A closed-end mutual fund may wish to provide tax-free income to Puerto Rican residents through a variety of instruments. These include securities issued by the Commonwealth of Puerto Rico and its political subdivisions, organizations, agencies, and instrumentalities, Puerto Rico mortgage-backed and asset-backed securities, corporate obligations and preferred stock of Puerto Rico entities. Alternatively, an investment company may package these types of instruments into one or more series of notes. The notes may be fully or partially collateralized, and have differing maturity periods.
The security underwriter is normally incorporated in Puerto Rico. Investors need to compare not only the risks of competing tax-free funds, but also the sales charges attached to each fund. It is not unusual to have sales charges of five percent or greater. One must carefully consider whether the quality of the investment warrants a stiff sales charge. Most investment notes are rated by agencies such as Fitch – the higher the rating, the less chance of default.

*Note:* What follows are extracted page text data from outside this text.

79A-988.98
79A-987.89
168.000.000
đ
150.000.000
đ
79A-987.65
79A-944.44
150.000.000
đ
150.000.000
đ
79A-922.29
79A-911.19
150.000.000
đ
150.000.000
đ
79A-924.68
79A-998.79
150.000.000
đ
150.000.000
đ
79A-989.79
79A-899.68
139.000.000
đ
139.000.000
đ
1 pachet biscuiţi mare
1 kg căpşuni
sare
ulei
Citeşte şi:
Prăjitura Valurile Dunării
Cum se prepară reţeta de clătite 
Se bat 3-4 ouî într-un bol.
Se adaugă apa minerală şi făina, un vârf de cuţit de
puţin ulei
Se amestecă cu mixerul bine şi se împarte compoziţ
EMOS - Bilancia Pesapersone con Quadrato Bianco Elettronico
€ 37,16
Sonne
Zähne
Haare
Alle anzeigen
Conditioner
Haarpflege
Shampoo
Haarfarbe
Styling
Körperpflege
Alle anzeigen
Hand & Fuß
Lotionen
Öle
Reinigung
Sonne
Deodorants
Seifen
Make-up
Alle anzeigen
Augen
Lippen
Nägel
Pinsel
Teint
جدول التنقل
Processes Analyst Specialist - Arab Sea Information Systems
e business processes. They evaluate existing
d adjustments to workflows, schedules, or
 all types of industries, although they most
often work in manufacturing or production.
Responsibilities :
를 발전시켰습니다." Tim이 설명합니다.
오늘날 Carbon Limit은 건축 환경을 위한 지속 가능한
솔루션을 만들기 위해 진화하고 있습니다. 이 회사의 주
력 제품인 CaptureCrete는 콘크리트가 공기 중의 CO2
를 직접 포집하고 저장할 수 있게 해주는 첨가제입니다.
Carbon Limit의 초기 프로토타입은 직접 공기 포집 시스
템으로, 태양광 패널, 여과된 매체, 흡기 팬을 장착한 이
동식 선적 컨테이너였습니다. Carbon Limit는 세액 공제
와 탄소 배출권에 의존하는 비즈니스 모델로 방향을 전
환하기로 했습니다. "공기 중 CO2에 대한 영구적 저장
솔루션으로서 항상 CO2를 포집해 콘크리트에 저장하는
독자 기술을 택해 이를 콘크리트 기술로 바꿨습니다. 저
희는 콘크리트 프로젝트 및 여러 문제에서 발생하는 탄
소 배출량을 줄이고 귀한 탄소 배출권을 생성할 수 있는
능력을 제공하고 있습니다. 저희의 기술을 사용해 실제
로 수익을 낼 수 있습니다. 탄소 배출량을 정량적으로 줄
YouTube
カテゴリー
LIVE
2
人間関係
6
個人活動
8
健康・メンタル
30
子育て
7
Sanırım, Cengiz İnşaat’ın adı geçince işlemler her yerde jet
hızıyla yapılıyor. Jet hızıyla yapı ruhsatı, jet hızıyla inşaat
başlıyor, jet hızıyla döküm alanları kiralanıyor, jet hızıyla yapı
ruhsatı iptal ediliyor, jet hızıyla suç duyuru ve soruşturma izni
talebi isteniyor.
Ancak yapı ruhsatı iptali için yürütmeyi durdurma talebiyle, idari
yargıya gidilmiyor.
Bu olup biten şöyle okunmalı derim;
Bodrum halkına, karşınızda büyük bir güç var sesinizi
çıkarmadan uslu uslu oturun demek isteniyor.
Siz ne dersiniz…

The yield on fixed-income securities issued in Puerto Rico can vary for a number of reasons that include:
- Market conditions for municipal bonds and fixed income securities
- The financial condition of the security issuer
- How large is the offering
- The maturity date
- Credit quality and rating
- Income tax rates, including any anticipated changes
Like most securities, ones from Puerto Rico exhibit greater volatility when they have a longer maturity. Volatility shows up as a change in the market value of fixed-income securities. As yields go up, values decline, and vice versa. However, if you hold a fixed-income security until maturity, you will receive the face value, independent of the then-current interest rate level.
Some forms of Puerto Rican municipal obligations are riskier than others. Besides straight debt, you will find various derivative instruments such as zero-coupon bonds and inverse floating-rate obligations. These derivatives are subject to greater volatility, but also may provide a higher return. Another fixed-income investment available in Puerto Rico is mortgage-backed securities. These carry an additional risk that mortgages can be prepaid, which may lower the yield on the securities. Also, as in all parts of the U.S., there is risk of homeowner defaults on mortgage payments, which adversely affect the value of mortgage-backed securities.